Our first gig of 2018 was at Maghull on the 11th and John Padfield was on reeds. In the first set, we mixed some good old jazz instrumentals – That’s a-Plenty, Beale Street Blues, At A Georgia Camp Meeting and Marching Through Georgia – with some good old jazz vocals – Doctor Jazz and Pennies From Heaven, both sung by Rae. Ed also sang two less often performed numbers: Fats Waller’s I’ve Got A Feeling I’m Falling, written in 1929; and Moonglow, made famous by the 1955 movie Picnic, but composed in 1933. We also included Fats Waller’s Black And Blue, often regarded as one of the first protest songs about colour prejudice but, as Rae pointed out, actually from the 1929 Broadway show Hot Chocolates where its purpose was to amuse white audiences by making fun of black skin. Our second set kicked off at a considerable tempo with the ODJB’s Tiger Rag and went on to include Too Busy, Magnolia’s Wedding Day and the traditional spiritual Lily Of The Valley. There were two features – Bad Penny Blues (Jim) and Deep Purple (John); and two vocals – Tangerine (Andrew) and Georgia Grind (Ed). Rae closed the gig with our first Swing Low of 2018 – but most certainly not the last!

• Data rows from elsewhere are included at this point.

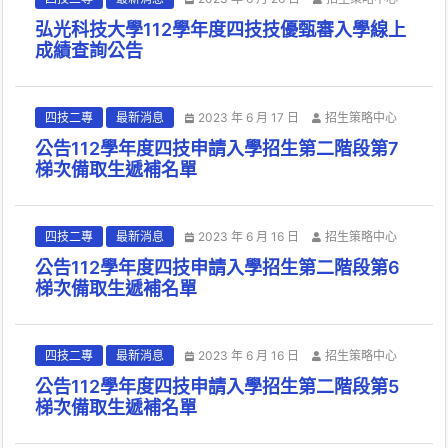
弘光科技大學112學年度四技技優甄審入學線上
成績查詢公告
四技二專
最新消息
2023 年 6 月 17 日
招生策略中心
公告112學年度四技申請入學招生第二階段第7
梯次備取生遞補名單
四技二專
最新消息
2023 年 6 月 16 日
招生策略中心
公告112學年度四技申請入學招生第二階段第6
梯次備取生遞補名單
四技二專
最新消息
2023 年 6 月 16 日
招生策略中心
公告112學年度四技申請入學招生第二階段第5
梯次備取生遞補名單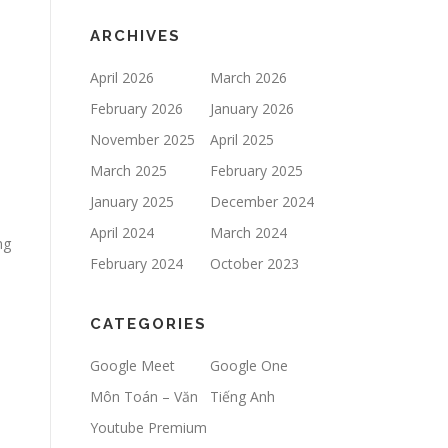
ARCHIVES
April 2026
March 2026
February 2026
January 2026
November 2025
April 2025
March 2025
February 2025
January 2025
December 2024
April 2024
March 2024
ng
February 2024
October 2023
CATEGORIES
Google Meet
Google One
Môn Toán – Văn
Tiếng Anh
Youtube Premium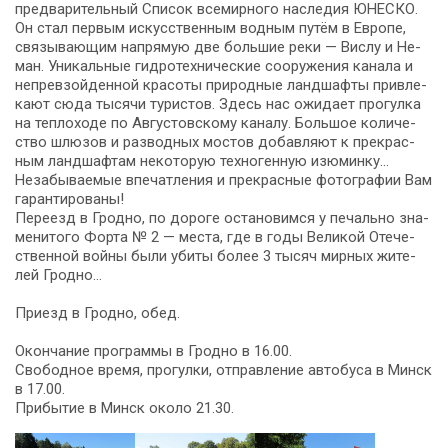
предварительный Спи­сок все­мир­но­го на­сле­дия ЮНЕСКО.
Он стал пер­вым искусственным водным путём в Ев­ро­пе,
связывающим напрямую две боль­шие ре­ки — Вислу и Не­
ман. Уникальные гид­ро­тех­ни­че­ские со­ору­же­ния ка­на­ла и
непревзойденной кра­со­ты при­род­ные ланд­шаф­ты при­вле­
ка­ют сю­да ты­ся­чи ту­ри­стов. Здесь нас ожи­да­ет прогулка
на теплоходе по Ав­гу­стов­ско­му ка­на­лу. Большое ко­ли­че­
ство шлю­зов и раз­вод­ных мо­стов добавляют к пре­крас­
ным ландшафтам некоторую техногенную изюминку…
Незабываемые впе­чат­ле­ния и пре­крас­ные фо­то­гра­фии Вам
га­ран­ти­ро­ва­ны!
Пе­ре­езд в Грод­но, по до­ро­ге остановимся у пе­чаль­но зна­
ме­ни­то­го Форта № 2 — ме­ста, где в го­ды Ве­ли­кой Оте­че­
ствен­ной вой­ны бы­ли убиты бо­лее 3 ты­сяч мирных жи­те­
лей Грод­но…
При­езд в Грод­но, обед.
Окон­ча­ние про­грам­мы в Грод­но в 16.00.
Сво­бод­ное вре­мя, про­гул­ки, отправление ав­то­бу­са в Минск
в 17.00.
При­бы­тие в Минск око­ло 21.30.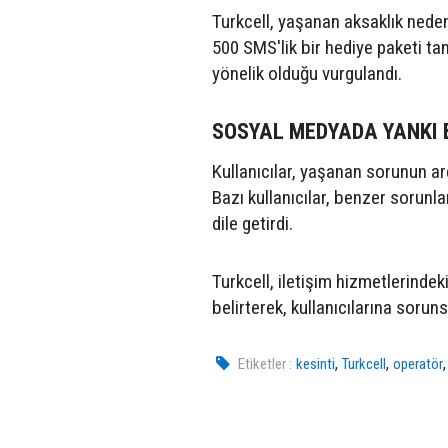
Turkcell, yaşanan aksaklık nede
500 SMS'lik bir hediye paketi t
yönelik olduğu vurgulandı.
SOSYAL MEDYADA YANKI 
Kullanıcılar, yaşanan sorunun ar
Bazı kullanıcılar, benzer sorunla
dile getirdi.
Turkcell, iletişim hizmetlerinde
belirterek, kullanıcılarına sor
,
,
Etiketler :
kesinti
Turkcell
operatör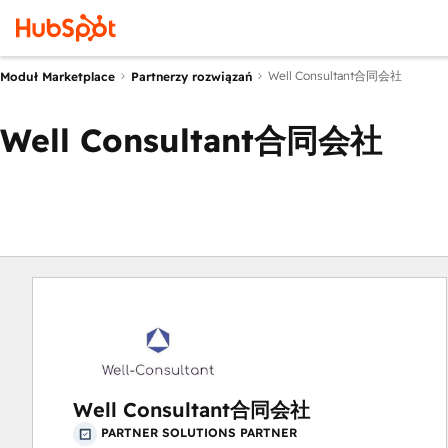
Well Consultant合同会社
Moduł Marketplace
Partnerzy rozwiązań
Well Consultant合同会社
Well Consultant合同会社
PARTNER SOLUTIONS PARTNER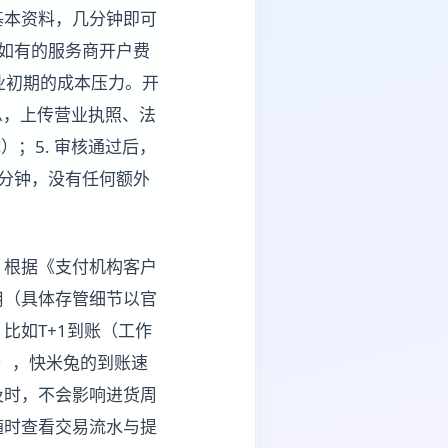
基本资料，几分钟即可
如有的服务商开户费
业初期的成本压力。开
信息，上传营业执照、法
）；5. 审核通过后，
分钟，没有任何额外
，根据《支付机构客户
用（具体存管细节以官
比如T+1到账（工作
天），快米兔的到账速
及时，不会影响进货周
随时查看交易流水与提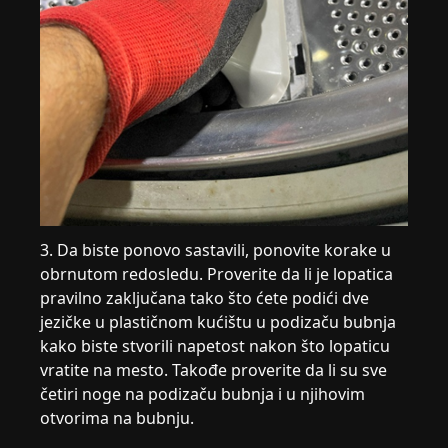
3. Da biste ponovo sastavili, ponovite korake u
obrnutom redosledu. Proverite da li je lopatica
pravilno zaključana tako što ćete podići dve
jezičke u plastičnom kućištu u podizaču bubnja
kako biste stvorili napetost nakon što lopaticu
vratite na mesto. Takođe proverite da li su sve
četiri noge na podizaču bubnja i u njihovim
otvorima na bubnju.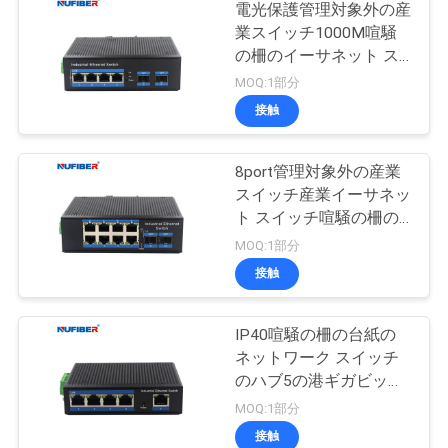
電光保護管理対象外の産
業スイッチ1000M喧騒
の柵のイーサネット ス
イッチ
MOQ:1部分
接触
8port管理対象外の産業
スイッチ産業イーサネッ
ト スイッチ喧騒の柵の
台紙
MOQ:1部分
接触
IP40喧騒の柵の台紙の
ネットワーク スイッチ
のハブ5の港ギガビット
Rj45 UTPインターフェ
MOQ:1部分
イス
接触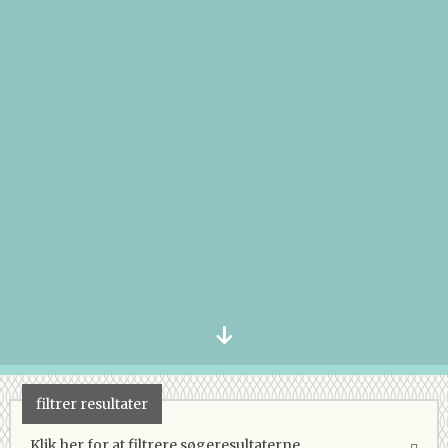
filtrer resultater
Klik her for at filtrere søgeresultaterne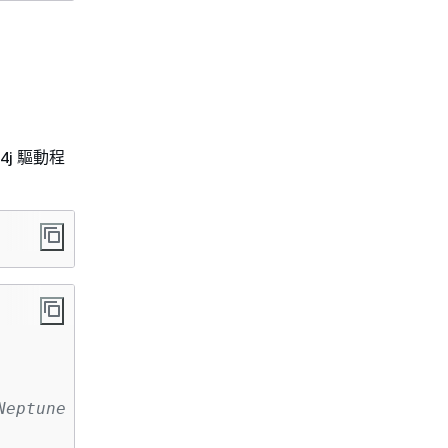
o4j 驅動程
Neptune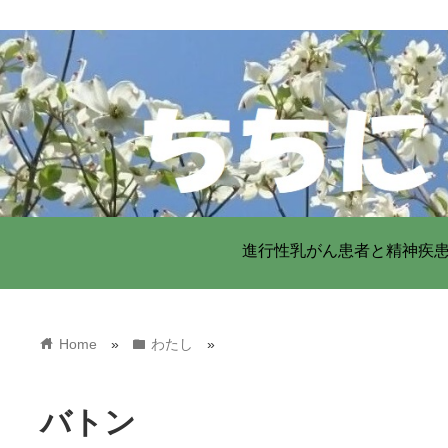
進行性乳がん患者と精神疾
home
folder
Home
»
わたし
»
バトン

The second gig of the month was at Didsbury on the 18th and John Padfield was on reeds – his first appearance at this venue. We opened up with two numbers from the start of the 1920s – Margie and There’ll Be Some Changes Made – before including Sweet Lorraine and Someday You’ll Be Sorry – Louis Armstrong’s 1946 composition which he said later was written about his third wife, Alpha Smith. We reprised several numbers from the Maghull programme – Black And Blue, Marching Through Georgia, Too Busy, Tiger Rag, Tangerine and Georgia Grind – and added in Memphis Blues, When You Wore A Tulip and S’Wonderful. There were two less usual vocals from Ed – Just Squeeze Me and When It’s Sleepy Time Down South; and, in response to a request from a young lady, Rae sang I Wanna Be Like You. Finally, we preceded our usual closing Swing Low with a first rendition of the Ken Colyer composition, Goin’ Home.

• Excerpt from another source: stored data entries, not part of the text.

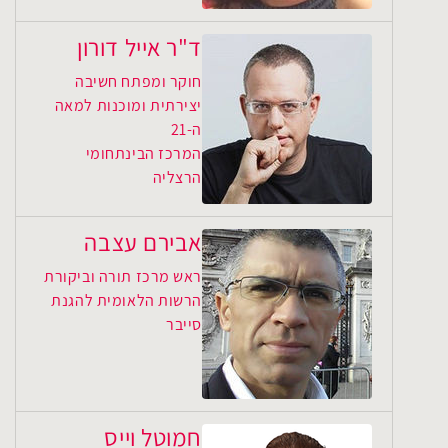
ד"ר אייל דורון
חוקר ומפתח חשיבה
יצירתית ומוכנות למאה
ה-21
המרכז הבינתחומי
הרצליה
אבירם עצבה
ראש מרכז תורה וביקורת
הרשות הלאומית להגנת
סייבר
חמוטל וייס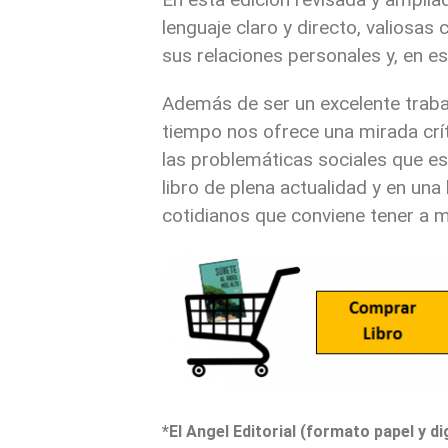
lenguaje claro y directo, valiosa
sus relaciones personales y, en es
Además de ser un excelente traba
tiempo nos ofrece una mirada crí
las problemáticas sociales que es
libro de plena actualidad y en una
cotidianos que conviene tener a 
*El Angel Editorial (formato papel y dig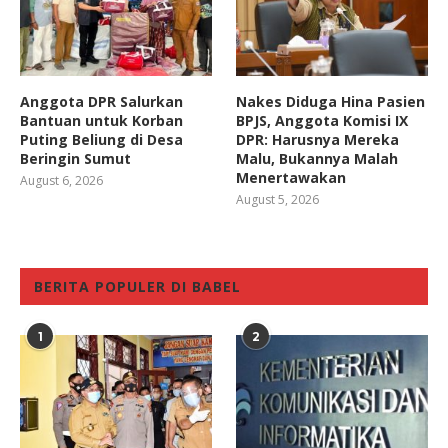
Anggota DPR Salurkan
Nakes Diduga Hina Pasien
Bantuan untuk Korban
BPJS, Anggota Komisi IX
Puting Beliung di Desa
DPR: Harusnya Mereka
Beringin Sumut
Malu, Bukannya Malah
Menertawakan
August 6, 2026
August 5, 2026
BERITA POPULER DI BABEL
1
2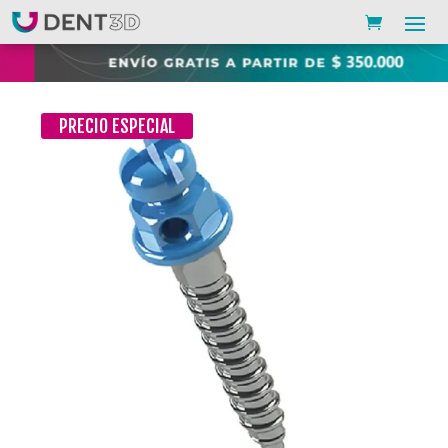
PRECIO ESPECIAL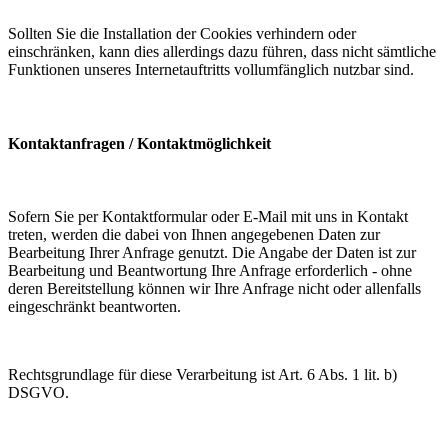
Sollten Sie die Installation der Cookies verhindern oder
einschränken, kann dies allerdings dazu führen, dass nicht sämtliche
Funktionen unseres Internetauftritts vollumfänglich nutzbar sind.
Kontaktanfragen / Kontaktmöglichkeit
Sofern Sie per Kontaktformular oder E-Mail mit uns in Kontakt
treten, werden die dabei von Ihnen angegebenen Daten zur
Bearbeitung Ihrer Anfrage genutzt. Die Angabe der Daten ist zur
Bearbeitung und Beantwortung Ihre Anfrage erforderlich - ohne
deren Bereitstellung können wir Ihre Anfrage nicht oder allenfalls
eingeschränkt beantworten.
Rechtsgrundlage für diese Verarbeitung ist Art. 6 Abs. 1 lit. b)
DSGVO.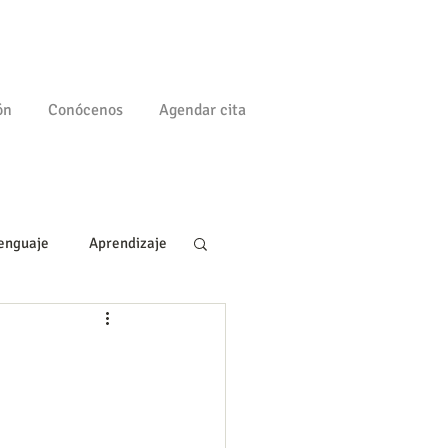
ón
Conócenos
Agendar cita
enguaje
Aprendizaje
a
Familia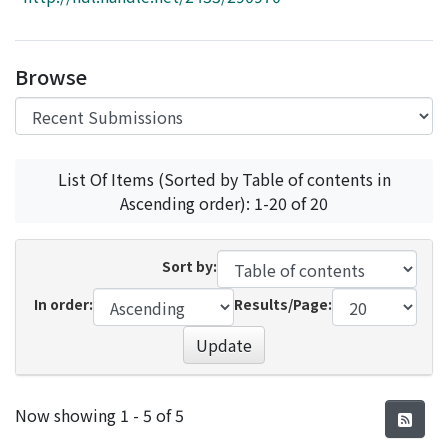
Access Statistics
Library Network
Browse
List Of Items (Sorted by Table of contents in
Ascending order): 1-20 of 20
Sort by:
In order:
Results/Page:
Update
Recent Submissions
Now showing
1 - 5 of 5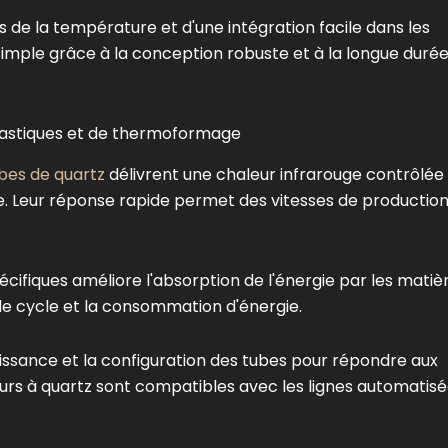
s de la température et d'une intégration facile dans les
mple grâce à la conception robuste et à la longue duré
lastiques et de thermoformage
bes de quartz
délivrent une chaleur infrarouge contrôlée
e. Leur réponse rapide permet des vitesses de productio
pécifiques améliore l'absorption de l'énergie par les matiè
de cycle et la consommation d'énergie.
uissance et la configuration des tubes pour répondre aux
urs à quartz sont compatibles avec les lignes automatis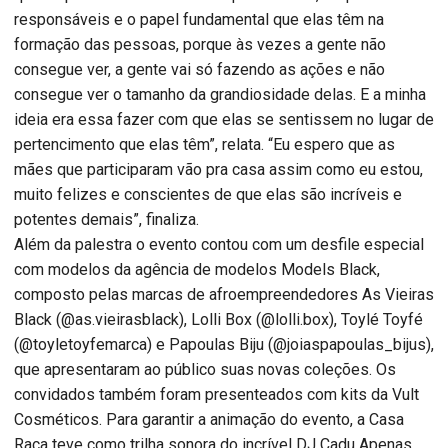
responsáveis e o papel fundamental que elas têm na
formação das pessoas, porque às vezes a gente não
consegue ver, a gente vai só fazendo as ações e não
consegue ver o tamanho da grandiosidade delas. E a minha
ideia era essa fazer com que elas se sentissem no lugar de
pertencimento que elas têm”, relata. “Eu espero que as
mães que participaram vão pra casa assim como eu estou,
muito felizes e conscientes de que elas são incríveis e
potentes demais”, finaliza.
Além da palestra o evento contou com um desfile especial
com modelos da agência de modelos Models Black,
composto pelas marcas de afroempreendedores As Vieiras
Black (@as.vieirasblack), Lolli Box (@lolli.box), Toylé Toyfé
(@toyletoyfemarca) e Papoulas Biju (@joiaspapoulas_bijus),
que apresentaram ao público suas novas coleções. Os
convidados também foram presenteados com kits da Vult
Cosméticos. Para garantir a animação do evento, a Casa
Raça teve como trilha sonora do incrível DJ Cadu Apenas,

Our third gig on Sunday the 21st opened up a new venue for us – The Arts Centre at Burscough Wharf. John Hallam was on reeds, the place was packed and, before long, the joint was jumpin’! We opened up with Royal Garden Blues, written in 1919 and one of only four collaborations between Spencer and Clarence Williams; and closed the first set with Maceo Pinkard’s Sweet Georgia Brown. In between, there were vocals from Rae (Doctor Jazz), Andrew (Everybody Loves My Baby – another Spencer Williams number) and Ed (Old Rockin’ Chair); a feature from Jim Lucas (Bad Penny Blues) and some swinging playing on Ain’t She Sweet, Earl Hines’ Apex Blues and the Gershwins’ Oh, Lady Be Good. The second set began with Hindustan and continued through Ain’t Gonna Give Nobody None Of This Jelly Roll (another of the Williams’ few collaborations); and South – composed by Bennie Moten and made famous by his Kansas City Orchestra. There was a vocal from Andrew (Sunday), a seriously quick John Hallam feature – Runnin’ Wild – and Rae and Brian did their drum and bass version of Bei Mir Bistu Shein. Finally, before the usual Swing Low close, the audience sang loudly and proudly to the chorus of Get Off The Table Mabel – definitely the best audience singing so far in 2018, but there’s lots of time for Didsbury and Grappenhall to reclaim the crown! It was a most enjoyable first gig at Burscough and we’ll be back there again in April.
Our fourth and final gig of the month was at Grappenhall on the 25th and John Hallam was again on reeds. We also performed the Pocket Pantomime once more – the last time until next Christmas! Our programme was based squarely on the tunes which had featured most often throughout the last year – Wolverine, South, Apex Blues, Oh Lady Be Good, Ain’t She Sweet, Basin Street Blues, Jazz Me Blues, Chinatown, Jazz Band Ball and That’s a-Plenty. In addition, we included the year’s most popular features – Flyin’ High (John) and Bad Penny Blues (Ed) – and the most popular vocals: Blues My Naughty Sweetie Gives To Me (Rae), Dapper Dan (Brian) and Jump Jive And Wail (Ed). There was also time for a recent addition to the repertoire – Ed’s take on Trixie Smith’s My Daddy Rocks Me – and another rendition of Goin’ Home before Swing Low. It was another very enjoyable night at Grappenhall and the audience singing at the end almost reached the standard set at Burscough – maybe next month it will better it?